High oxidative stress adversely affects NFκB mediated induction of inducible nitric oxide synthase in human neutrophils: Implications in chronic myeloid leukemia

• Diamide or PMA induced enhanced oxidative stress attenuate basal as well as LPS/cytokines induced iNOS/NO generation.
• High ROS in PMNs of CML subjects linked with reduced iNOS/NO, and were unresponsive to LPS/cytokines mediated induction.
• S-Glutathionylation of NFκB under excessive ROS limits its binding to iNOS promoter.
• DTT reverses NFκB S-glutathionylation, improves DNA binding activity and enhanced iNOS expression/NO generation.
• Enhanced NOX2, mitochondrial ROS and reduced GSH/Grxs regulate NFκB S-glutathionylation in CML.

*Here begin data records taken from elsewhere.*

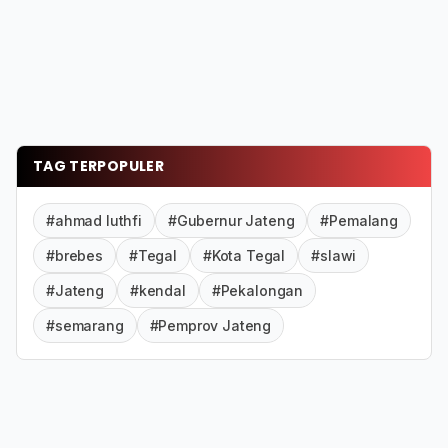
TAG TERPOPULER
#ahmad luthfi
#Gubernur Jateng
#Pemalang
#brebes
#Tegal
#Kota Tegal
#slawi
#Jateng
#kendal
#Pekalongan
#semarang
#Pemprov Jateng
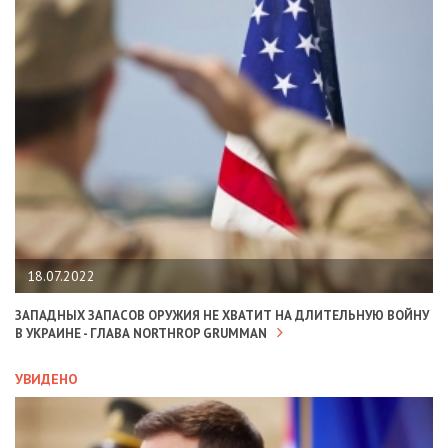
18.07.2022
ЗАПАДНЫХ ЗАПАСОВ ОРУЖИЯ НЕ ХВАТИТ НА ДЛИТЕЛЬНУЮ ВОЙНУ
В УКРАИНЕ - ГЛАВА NORTHROP GRUMMAN
УВИДЕНО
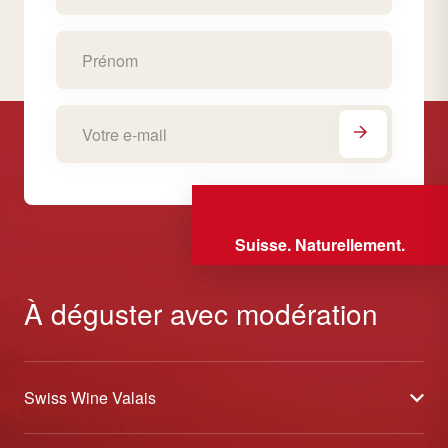
Suisse. Naturellement.
À déguster avec modération
Swiss Wine Valais
À propos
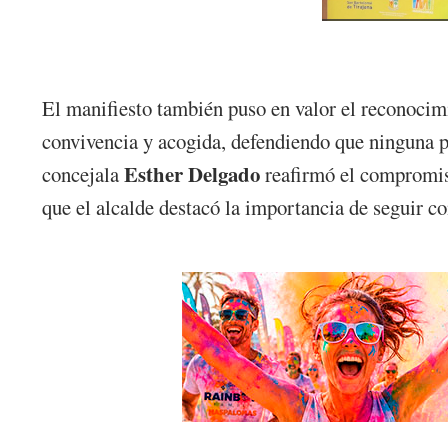
El manifiesto también puso en valor el reconocim
convivencia y acogida, defendiendo que ninguna pe
Esther Delgado
concejala
reafirmó el compromiso
que el alcalde destacó la importancia de seguir co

Increasing evidence support bimodal action of nitric oxide (NO) both as a promoter and as an impeder of oxygen free radicals in neutrophils (PMNs), however impact of high oxidative stress on NO generation is less explored. In the present study, we comprehensively investigated the effect of high oxidative stress on inducible nitric oxide synthase (iNOS) expression and NO generation in human PMNs. Our findings suggest that PMA or diamide induced oxidative stress in PMNs from healthy volunteers, and high endogenous ROS in PMNs of chronic myeloid leukemia (CML) patients attenuate basal as well as LPS/cytokines induced NO generation and iNOS expression in human PMNs. Mechanistically, we found that under high oxidative stress condition, S-glutathionylation of NFκB (p50 and p65 subunits) severely limits iNOS expression due to its reduced binding to iNOS promoter, which was reversed in presence of DTT. Furthermore, by using pharmacological inhibitors, scavengers and molecular approaches, we identified that enhanced ROS generation via NOX2 and mitochondria, reduced Grx1/2 expression and GSH level associated with NFκB S-glutathionylation in PMNs from CML patients. Altogether data obtained suggest that oxidative status act as an important regulator of NO generation/iNOS expression, and under enhanced oxidative stress condition, NOX2-mtROS-NFκB S-glutathionylation is a feed forward loop, which attenuate NO generation and iNOS expression in human PMNs.